## PROBLEM STATEMENT
Nothing outside the range is to be copied. From the entries below, reproduce exactly the lines starting at the one with "Gambia, for instan" and ending at the one with "Fear is a reaction, creativity is a response!", without pictures.

## INPUT
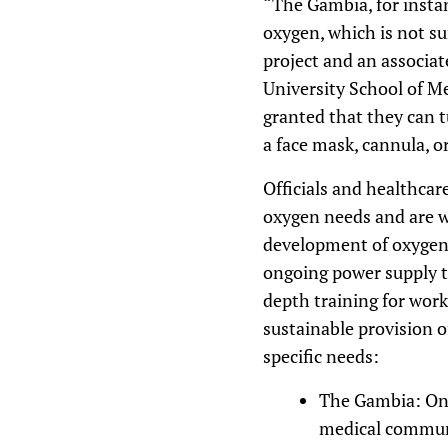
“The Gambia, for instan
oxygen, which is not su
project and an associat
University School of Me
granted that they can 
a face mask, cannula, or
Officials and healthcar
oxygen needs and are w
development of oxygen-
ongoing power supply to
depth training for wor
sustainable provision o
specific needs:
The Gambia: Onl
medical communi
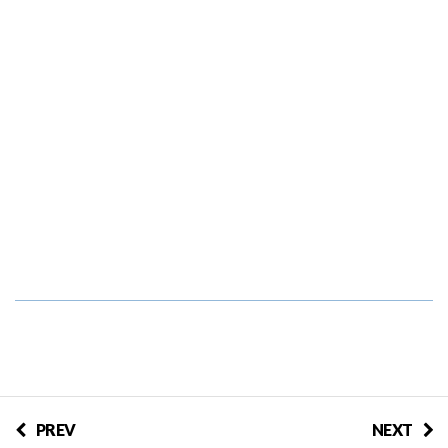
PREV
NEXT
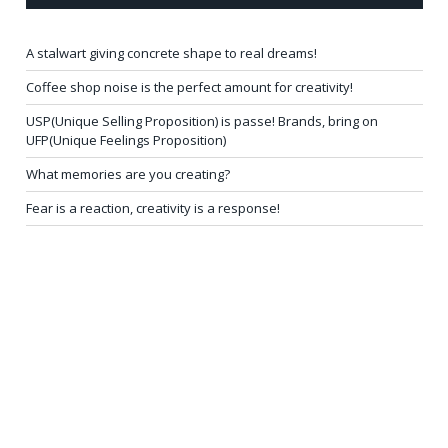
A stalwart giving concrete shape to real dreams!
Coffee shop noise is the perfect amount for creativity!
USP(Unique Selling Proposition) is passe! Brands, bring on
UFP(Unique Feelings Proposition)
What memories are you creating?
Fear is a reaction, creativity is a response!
* * *
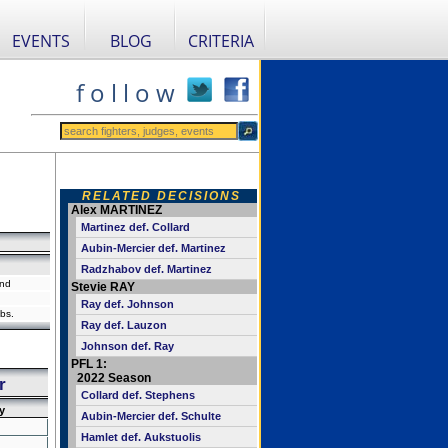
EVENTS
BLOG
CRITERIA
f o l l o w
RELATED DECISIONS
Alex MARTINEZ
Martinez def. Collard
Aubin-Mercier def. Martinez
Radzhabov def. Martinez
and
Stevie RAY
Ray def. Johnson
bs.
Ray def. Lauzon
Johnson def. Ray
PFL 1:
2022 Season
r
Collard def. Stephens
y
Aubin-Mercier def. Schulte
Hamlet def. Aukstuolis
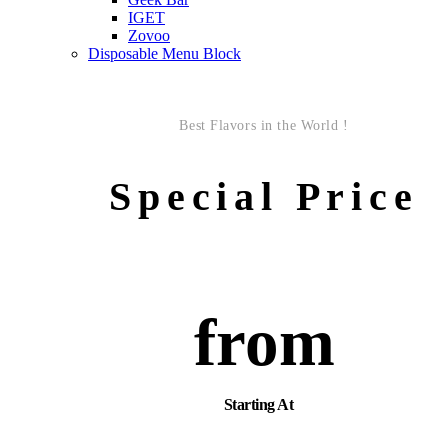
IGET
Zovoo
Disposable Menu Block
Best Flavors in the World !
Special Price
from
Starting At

## ANSWER BOX
“The Gambia, for instan
oxygen, which is not su
project and an associat
University School of Me
granted that they can 
a face mask, cannula, or
Officials and healthcar
oxygen needs and are w
development of oxygen-
ongoing power supply to
depth training for wor
sustainable provision o
specific needs:
The Gambia: Onl
medical communi
PREV
NEXT
A stalwart giving concrete shape to real dreams!
Coffee shop noise is the perfect amount for creativity!
USP(Unique Selling Proposition) is passe! Brands, bring on
UFP(Unique Feelings Proposition)
What memories are you creating?
Fear is a reaction, creativity is a response!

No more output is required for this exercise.